A verbatim repetition of the data below is requested, without images.
### Material shown
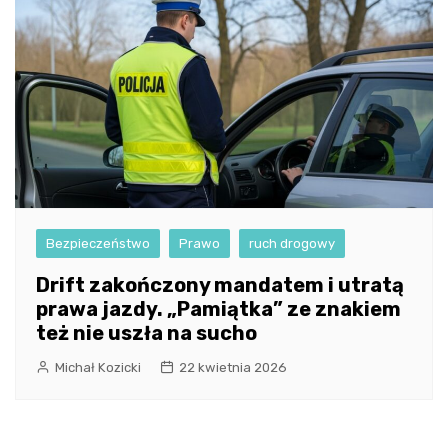
Bezpieczeństwo
Prawo
ruch drogowy
Drift zakończony mandatem i utratą
prawa jazdy. „Pamiątka” ze znakiem
też nie uszła na sucho
Michał Kozicki
22 kwietnia 2026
######
== Exercise output ==
Bezpieczeństwo
Prawo
ruch drogowy
Drift zakończony mandatem i utratą
prawa jazdy. „Pamiątka” ze znakiem
też nie uszła na sucho
Michał Kozicki
22 kwietnia 2026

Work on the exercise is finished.